Columns of the ancient Egyptian temple in Thebes.

Each of these huge columns was dragged by slaves along a ramp - an inclined plane. When the column crawled into the pit, sand was raked out through the hole, and then the brick wall was dismantled and the embankment was removed. Thus, for example, the sloping road to the pyramid of Khafre, with an elevation of 46 meters, had about half a kilometer long.

"A body on an inclined plane is held by a force that ... is so many times less in magnitude than the weight of this body, how many times the length of the inclined plane is greater than its height."
it condition for the balance of forces on an inclined plane formulated by the Dutch scientist Simon Stevin (1548-1620).

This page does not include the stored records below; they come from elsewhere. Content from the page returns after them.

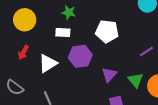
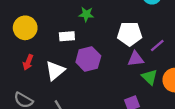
green star: (69, 12) -> (86, 14), moved
white pentagon: (107, 31) -> (130, 34), moved
purple triangle: (109, 75) -> (136, 59), moved, turned 49

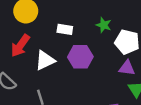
green star: (86, 14) -> (104, 25), moved
red arrow: (28, 62) -> (20, 46), size x1.5

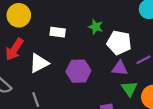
purple hexagon: (80, 57) -> (78, 71), moved

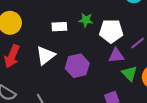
white rectangle: (58, 32) -> (59, 27), moved
white triangle: (39, 63) -> (46, 55), moved

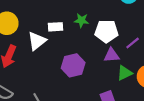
white triangle: (46, 55) -> (37, 41), moved
green triangle: (129, 73) -> (124, 73), turned 49

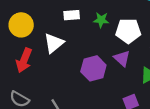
white rectangle: (55, 27) -> (72, 15), moved
purple triangle: (112, 55) -> (122, 58), moved, turned 49

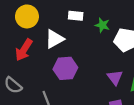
purple triangle: (122, 58) -> (115, 77), moved
purple hexagon: (93, 68) -> (65, 68), moved

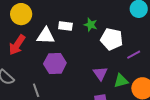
white rectangle: (76, 16) -> (65, 26), moved
white triangle: (54, 39) -> (46, 36), turned 30

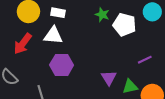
green star: (91, 25) -> (102, 15), moved
white rectangle: (65, 26) -> (58, 13), moved
white pentagon: (112, 39) -> (124, 25), moved

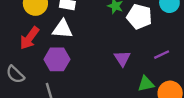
purple hexagon: (62, 65) -> (57, 59), moved
purple triangle: (109, 78) -> (122, 58), moved

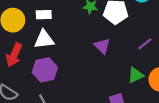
purple triangle: (122, 58) -> (102, 46), moved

Drawing on title page S. Stevin's books, with which he confirms his formulation.

The inclined plane at the Krasnoyarsk hydroelectric power station is very ingeniously used. Here, instead of gateways, shipping chamber moving along an inclined overpass. For its movement, a traction force of 4000 kN is required.

And why do mountain roads wind in a gentle "serpentine"?

Wedge- one of the varieties of a simple mechanism called "inclined plane". The wedge consists from two inclined planes whose bases are in contact. It is used to obtain a gain in strength, that is, with the help of a smaller force to counteract a larger force.
When chopping firewood, to facilitate the work, a metal wedge is inserted into the crack of the log and beaten on it with the butt of an ax.
The ideal gain in force given by the wedge is equal to the ratio of its length to the thickness at the blunt end. Due to the high friction, its efficiency is so small that the ideal gain does not really matter.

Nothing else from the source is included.